This article was featured in One Story to Read Today, a newsletter in which our editors recommend a single must-read from The Atlantic, Monday through Friday. Sign up for it here.

In the first spring of the pandemic, I worked a few shifts at a hospital in Brooklyn. The governor had asked on television that health-care workers volunteer, and tens of thousands did. I was surely among the least qualified—an EMT on paper, I had ’til then logged a total of 12 hours, a single overnight ambulance rotation amid the bars and projects of Manhattan’s Lower East Side. The hospital human-resources administrator noted my inexperience and asked if I was willing to work in the morgue. That’s where they could really use the help, she explained. I had been looking forward to treating the living, but on quick reflection supposed the dead were more commensurate with my level of experience and agreed to go wherever she thought best.

The work consisted of bagging, moving, tagging, and inventorying corpses. The main problem, for me, was goggles. Mine fogged up. We were advised, however, not to touch our goggles once we had them on, lest we bring the virus from our hands to our faces. And so, as the first shift progressed, rather than adjust my goggles, I tilted my chin ever higher into the air, peering down my nose through a shrinking unfogged window. It was difficult to see what I was doing, and, in order to identify names Sharpied onto tags and bags, I had to bring my face right up close—which, of course, was the last thing I wanted to do.
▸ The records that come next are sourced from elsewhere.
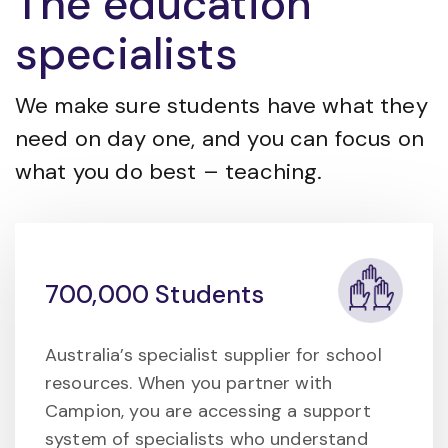
The education
specialists
We make sure students have what they
need on day one, and you can focus on
what you do best – teaching.
700,000 Students
Australia’s specialist supplier for school
resources. When you partner with
Campion, you are accessing a support
system of specialists who understand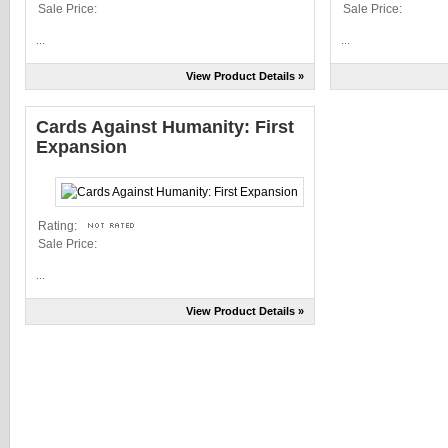
Sale Price:
Sale Price:
...
...
View Product Details »
Cards Against Humanity: First
Expansion
Rating:
Sale Price:
...
View Product Details »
The rest of my colleagues fared little better, eye-protection-wise—their flimsy plastic face shields tended to skew and fall off. Bare-eyed, we felt an urgent desire to finish, because the longer we spent among the dead, the more likely, it seemed to us, we were to contract the virus that had killed all of these people. In our hurry, we may have once misplaced a body, or rather, mislabeled one. But by the time we realized that the paperwork didn’t make sense, that the count might be off, we had been in the trailer a long time. One of the bags had ripped; evil-looking fluids dripped and pooled on the floor. A look passed among us. Probably it was fine. Time to get out.

When I volunteered, I thought I might collect such incidents and turn them into a book about life in that hospital, a kind of practitioner’s memoir. But by my fourth shift, it seemed to me that, to do so properly, I would have to work there for years—to become, however much I could, a member of the community, which was majority Black and Latino and not wealthy—and I was not prepared to do so. Moreover, I wondered whether, even if I did stay for years, I could write about this community well or usefully, as I was of a different race and economic class, an outsider.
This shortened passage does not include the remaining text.